• _WORK REQUIRED_
Extract the lines from the first one in the records below through the line containing "You are a GUI agent. The screenshot is 1200×1724.", keeping both ends and leaving out any pictures.

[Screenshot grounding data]

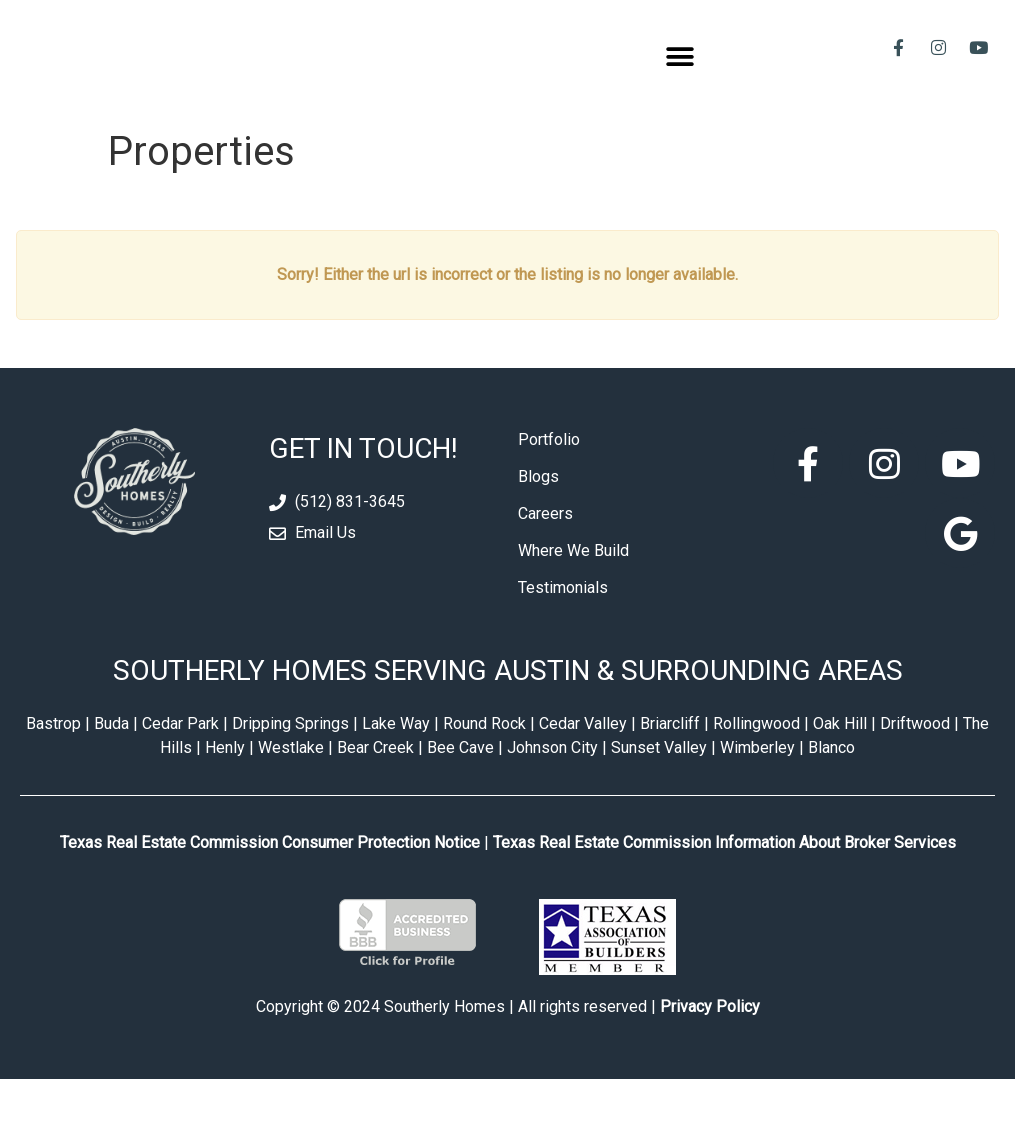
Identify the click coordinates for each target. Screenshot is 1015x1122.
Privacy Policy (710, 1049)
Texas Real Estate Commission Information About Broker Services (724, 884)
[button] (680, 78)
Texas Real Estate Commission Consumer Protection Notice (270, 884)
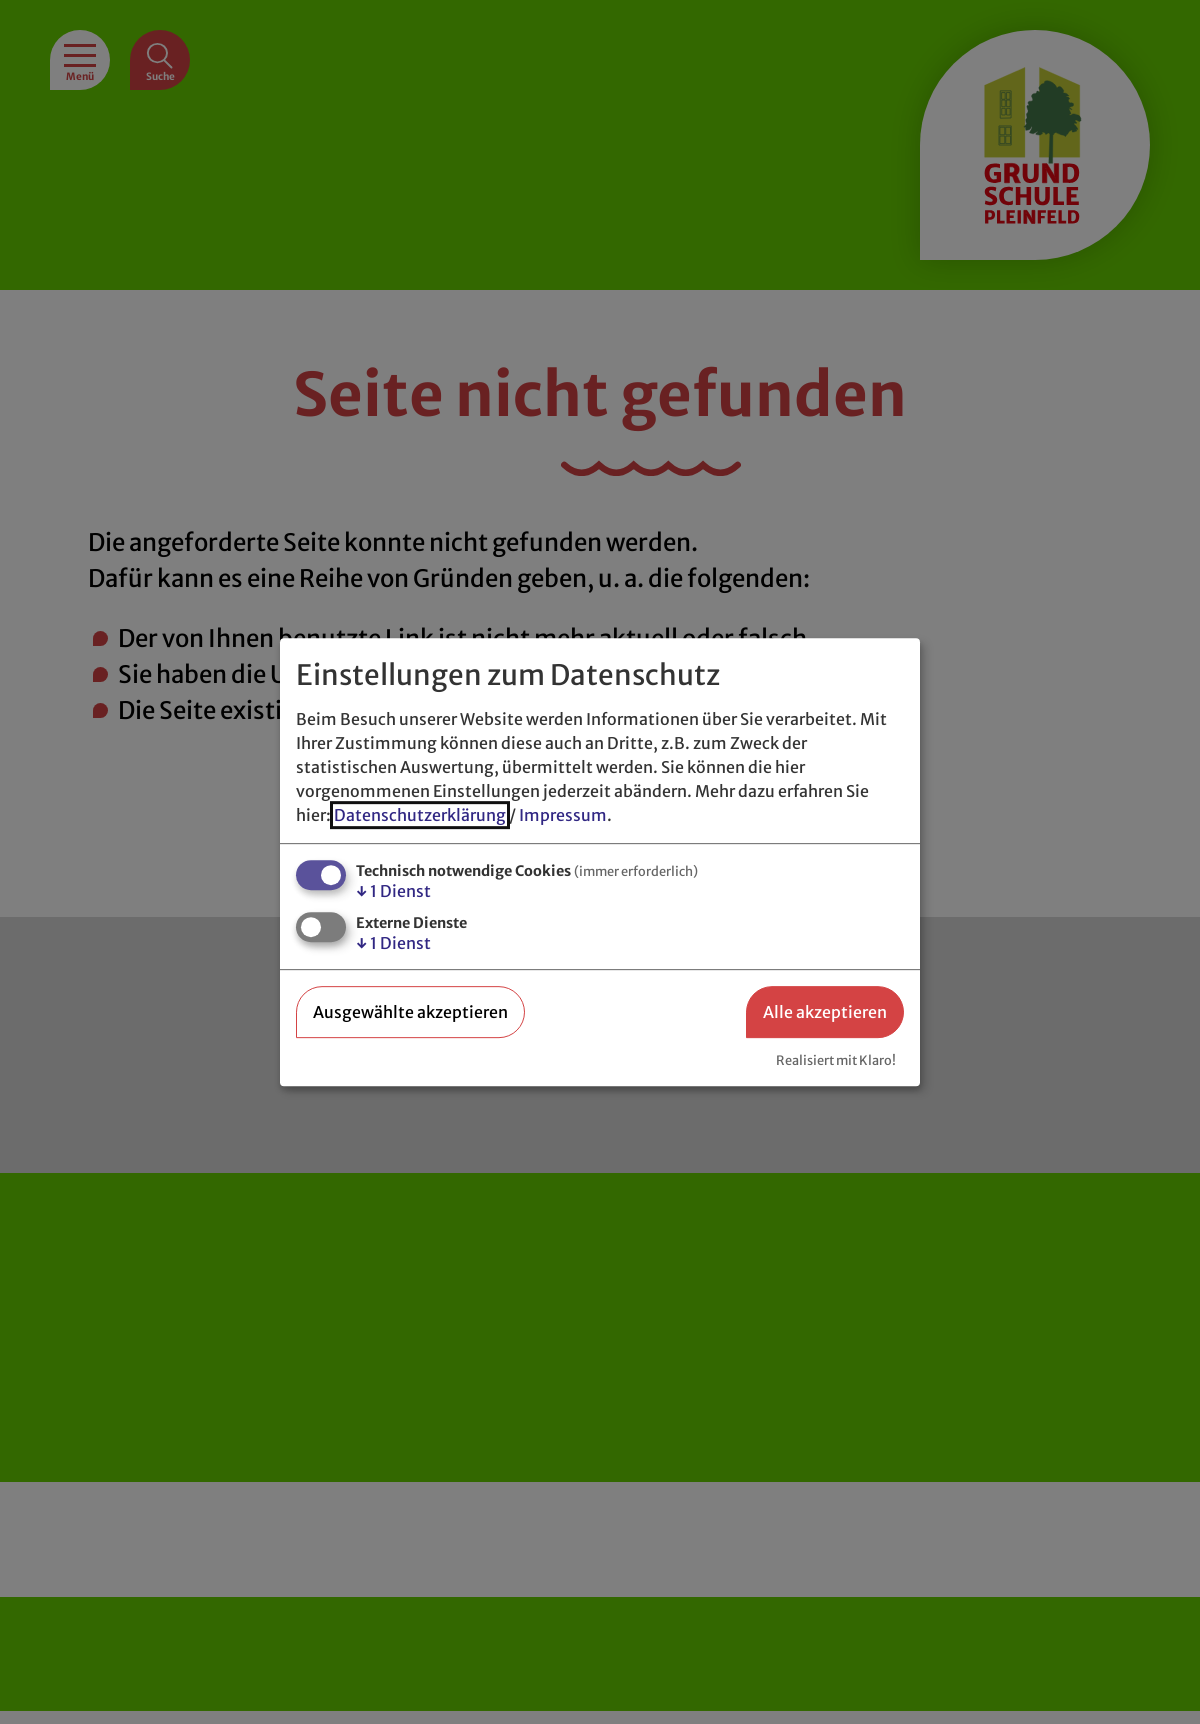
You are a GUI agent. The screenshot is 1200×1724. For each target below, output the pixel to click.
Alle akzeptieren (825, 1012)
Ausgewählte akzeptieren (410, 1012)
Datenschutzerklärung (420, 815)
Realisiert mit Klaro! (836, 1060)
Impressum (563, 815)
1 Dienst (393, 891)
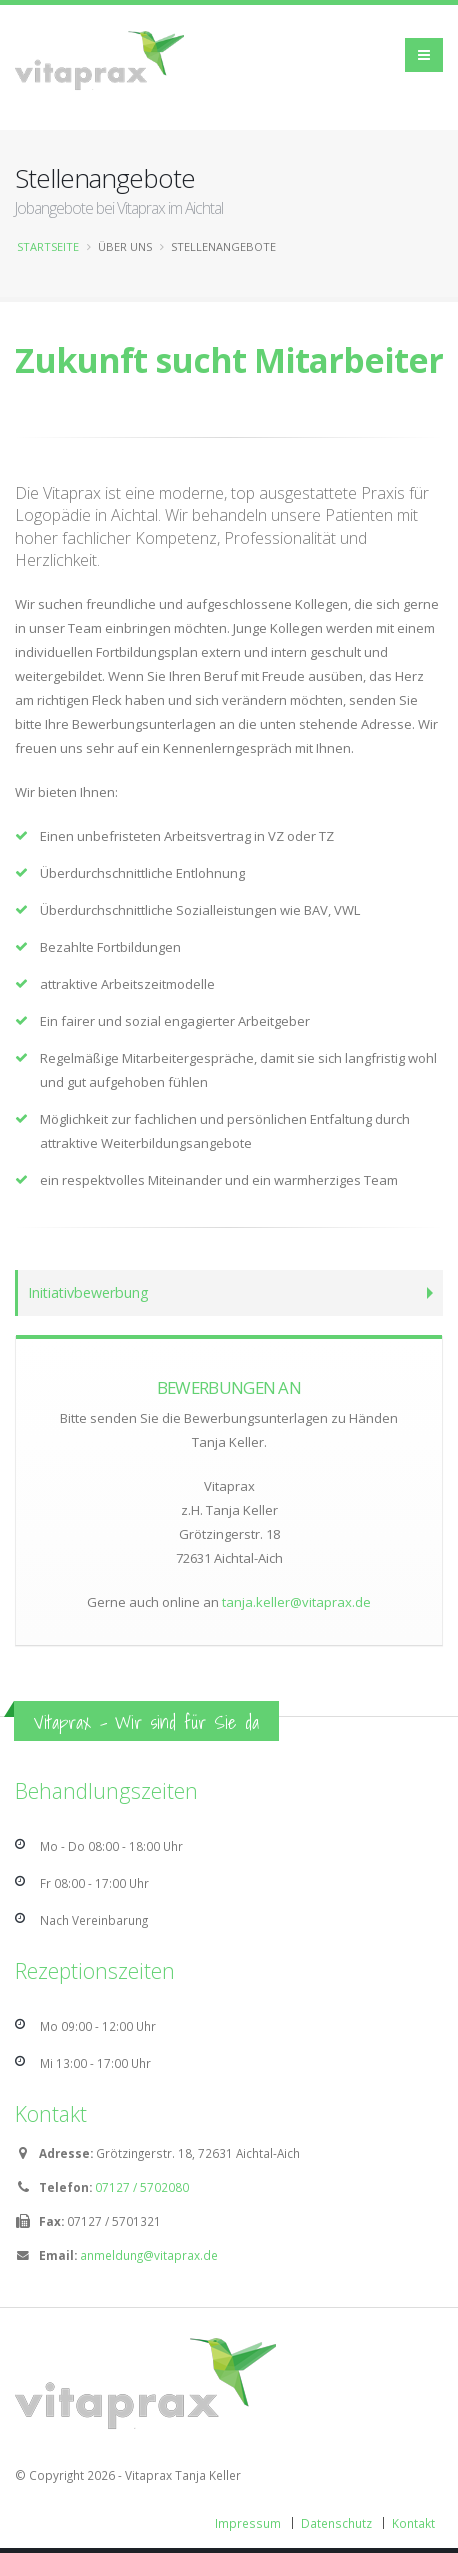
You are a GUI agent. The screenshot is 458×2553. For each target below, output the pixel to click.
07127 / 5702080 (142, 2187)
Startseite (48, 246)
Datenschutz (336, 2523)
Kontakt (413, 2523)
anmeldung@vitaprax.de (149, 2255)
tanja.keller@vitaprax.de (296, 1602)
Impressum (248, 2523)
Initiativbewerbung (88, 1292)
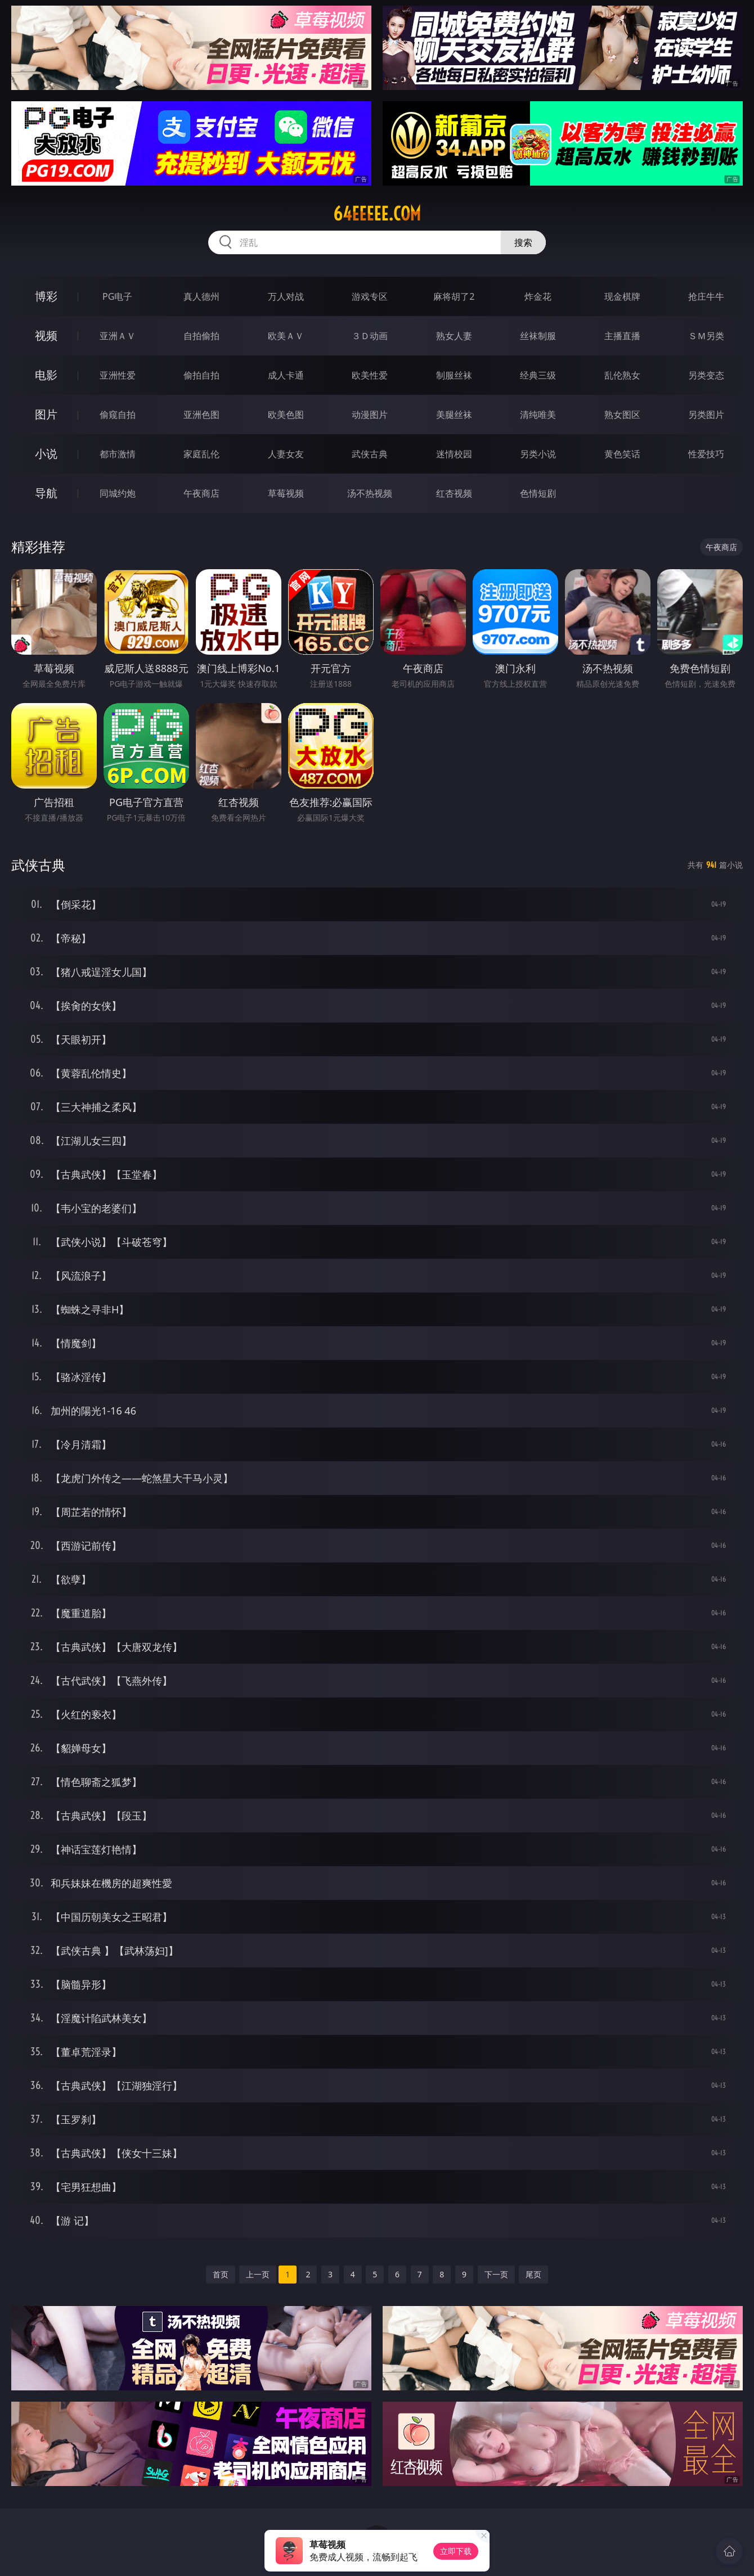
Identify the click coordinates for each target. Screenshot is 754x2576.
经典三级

• _REPLY TO THE EXERCISE_
Identify the click coordinates for each target. Screenshot is 1015x1122.
Privacy Policy (710, 1049)
Texas Real Estate Commission Information About Broker Services (724, 884)
[button] (680, 78)
Texas Real Estate Commission Consumer Protection Notice (270, 884)
You are a GUI agent. The screenshot is 1200×1724. For each target below, output the pixel to click.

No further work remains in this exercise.